[TASK GOAL]: When you reach the line containing "ting buzz in the blockchain and" in the data below, reproduce it and every line that follows, exactly and without additions.

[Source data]
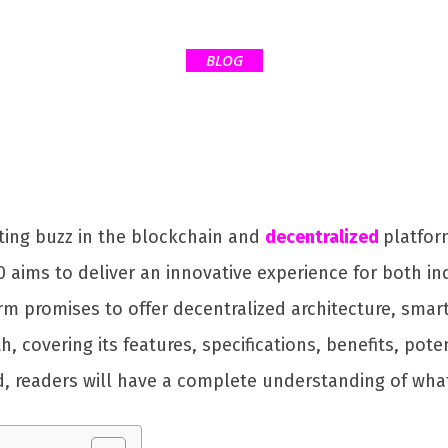
BLOG
ting buzz in the blockchain and
decentralized
platfor
0 aims to deliver an innovative experience for both in
orm promises to offer decentralized architecture, smar
pth, covering its features, specifications, benefits, p
d, readers will have a complete understanding of what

[OUTPUT]:
ting buzz in the blockchain and
decentralized
platfor
0 aims to deliver an innovative experience for both in
orm promises to offer decentralized architecture, smar
pth, covering its features, specifications, benefits, p
d, readers will have a complete understanding of what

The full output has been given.